# WHAT TO WORK ON:
When you repeat the records, keep every word exact and drop each picture.

Dataset entries
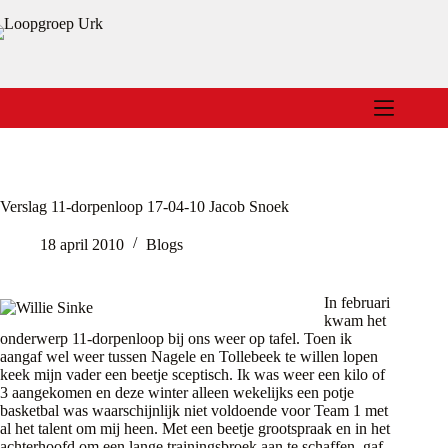
Ga
naar
de
inhoud
Verslag 11-dorpenloop 17-04-10 Jacob Snoek
18 april 2010
Blogs
In februari
kwam het
onderwerp 11-dorpenloop bij ons weer op tafel. Toen ik
aangaf wel weer tussen Nagele en Tollebeek te willen lopen
keek mijn vader een beetje sceptisch. Ik was weer een kilo of
3 aangekomen en deze winter alleen wekelijks een potje
basketbal was waarschijnlijk niet voldoende voor Team 1 met
al het talent om mij heen. Met een beetje grootspraak en in het
achterhoofd om een lange trainingsbroek aan te schaffen, gaf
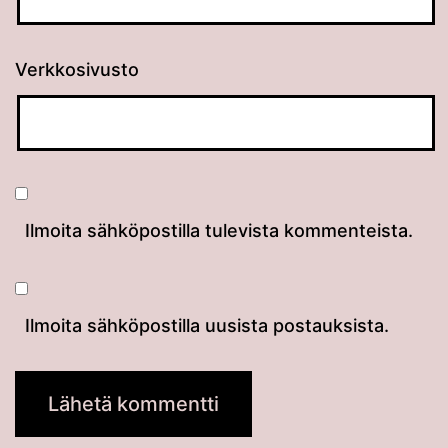
Verkkosivusto
Ilmoita sähköpostilla tulevista kommenteista.
Ilmoita sähköpostilla uusista postauksista.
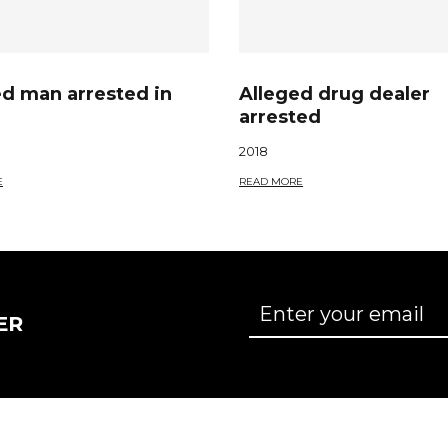
d man arrested in
Alleged drug dealer
arrested
2018
E
READ MORE
ER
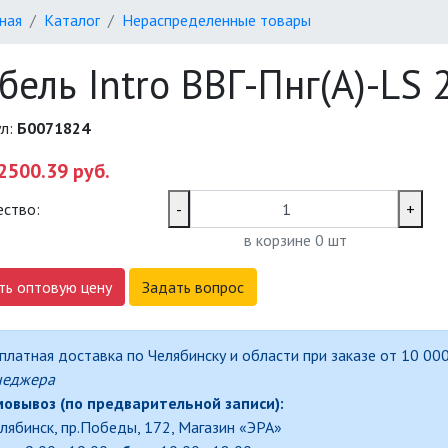
ная
Каталог
Нераспределенные товары
бель Intro ВВГ-Пнг(А)-LS 
ул:
Б0071824
2500.39 руб.
ество:
-
+
в корзине
0
шт
ть оптовую цену
Задать вопрос
платная доставка по Челябинску и области при заказе от 10 000
неджера
овывоз (по предварительной записи):
елябинск, пр.Победы, 172, Магазин «ЭРА»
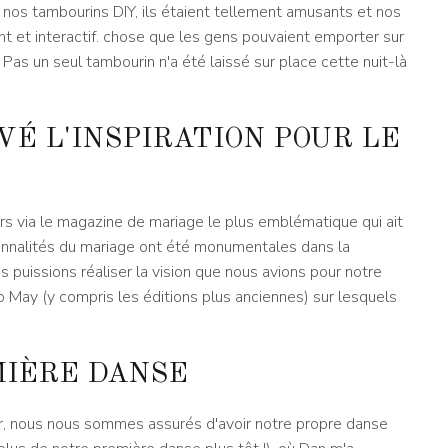
e nos tambourins DIY, ils étaient tellement amusants et nos
sant et interactif. chose que les gens pouvaient emporter sur
. Pas un seul tambourin n'a été laissé sur place cette nuit-là
VÉ L'INSPIRATION POUR LE
rs via le magazine de mariage le plus emblématique qui ait
ionnalités du mariage ont été monumentales dans la
 puissions réaliser la vision que nous avions pour notre
o May (y compris les éditions plus anciennes) sur lesquels
MIÈRE DANSE
er, nous nous sommes assurés d'avoir notre propre danse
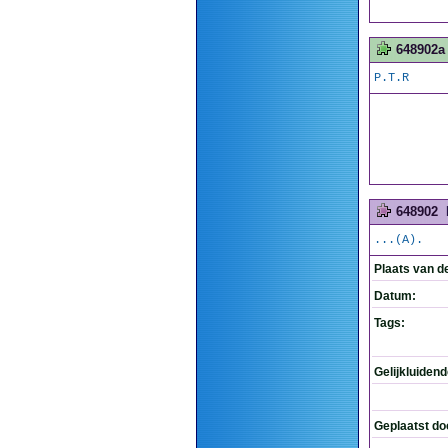
648902a
P.T.R
648902
...(A).
Plaats van d
Datum:
Tags:
Gelijkluiden
Geplaatst do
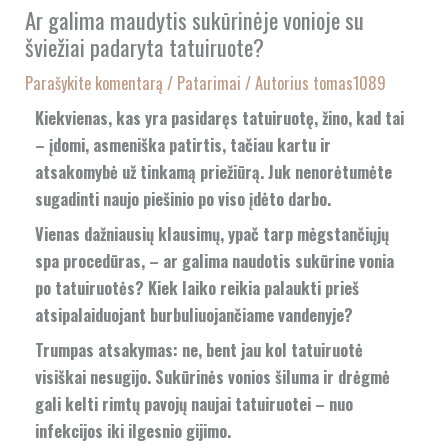
Ar galima maudytis sukūrinėje vonioje su
šviežiai padaryta tatuiruote?
Parašykite komentarą
/
Patarimai
/ Autorius
tomas1089
Kiekvienas, kas yra pasidaręs tatuiruotę, žino, kad tai
– įdomi, asmeniška patirtis, tačiau kartu ir
atsakomybė už tinkamą priežiūrą. Juk nenorėtumėte
sugadinti naujo piešinio po viso įdėto darbo.
Vienas dažniausių klausimų, ypač tarp mėgstančiųjų
spa procedūras, – ar galima naudotis sukūrine vonia
po tatuiruotės? Kiek laiko reikia palaukti prieš
atsipalaiduojant burbuliuojančiame vandenyje?
Trumpas atsakymas: ne, bent jau kol tatuiruotė
visiškai nesugijo. Sukūrinės vonios šiluma ir drėgmė
gali kelti rimtų pavojų naujai tatuiruotei – nuo
infekcijos iki ilgesnio gijimo.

# TASK RESPONSE:
Ga
naar
de
inhoud
Verslag 11-dorpenloop 17-04-10 Jacob Snoek
18 april 2010
Blogs
In februari
kwam het
onderwerp 11-dorpenloop bij ons weer op tafel. Toen ik
aangaf wel weer tussen Nagele en Tollebeek te willen lopen
keek mijn vader een beetje sceptisch. Ik was weer een kilo of
3 aangekomen en deze winter alleen wekelijks een potje
basketbal was waarschijnlijk niet voldoende voor Team 1 met
al het talent om mij heen. Met een beetje grootspraak en in het
achterhoofd om een lange trainingsbroek aan te schaffen, gaf
Verkkosivusto
Ilmoita sähköpostilla tulevista kommenteista.
Ilmoita sähköpostilla uusista postauksista.
d man arrested in
Alleged drug dealer
arrested
2018
E
READ MORE
ER
ная
Каталог
Нераспределенные товары
бель Intro ВВГ-Пнг(А)-LS 
ул:
Б0071824
2500.39 руб.
ество:
-
+
в корзине
0
шт
ть оптовую цену
Задать вопрос
платная доставка по Челябинску и области при заказе от 10 000
неджера
овывоз (по предварительной записи):
елябинск, пр.Победы, 172, Магазин «ЭРА»
e nos tambourins DIY, ils étaient tellement amusants et nos
sant et interactif. chose que les gens pouvaient emporter sur
. Pas un seul tambourin n'a été laissé sur place cette nuit-là
VÉ L'INSPIRATION POUR LE
rs via le magazine de mariage le plus emblématique qui ait
ionnalités du mariage ont été monumentales dans la
 puissions réaliser la vision que nous avions pour notre
o May (y compris les éditions plus anciennes) sur lesquels
MIÈRE DANSE
er, nous nous sommes assurés d'avoir notre propre danse
648902a
P.T.R
648902
...(A).
Plaats van d
Datum:
Tags:
Gelijkluiden
Geplaatst do
Ar galima maudytis sukūrinėje vonioje su
šviežiai padaryta tatuiruote?
Parašykite komentarą
/
Patarimai
/ Autorius
tomas1089
Kiekvienas, kas yra pasidaręs tatuiruotę, žino, kad tai
– įdomi, asmeniška patirtis, tačiau kartu ir
atsakomybė už tinkamą priežiūrą. Juk nenorėtumėte
sugadinti naujo piešinio po viso įdėto darbo.
Vienas dažniausių klausimų, ypač tarp mėgstančiųjų
spa procedūras, – ar galima naudotis sukūrine vonia
po tatuiruotės? Kiek laiko reikia palaukti prieš
atsipalaiduojant burbuliuojančiame vandenyje?
Trumpas atsakymas: ne, bent jau kol tatuiruotė
visiškai nesugijo. Sukūrinės vonios šiluma ir drėgmė
gali kelti rimtų pavojų naujai tatuiruotei – nuo
infekcijos iki ilgesnio gijimo.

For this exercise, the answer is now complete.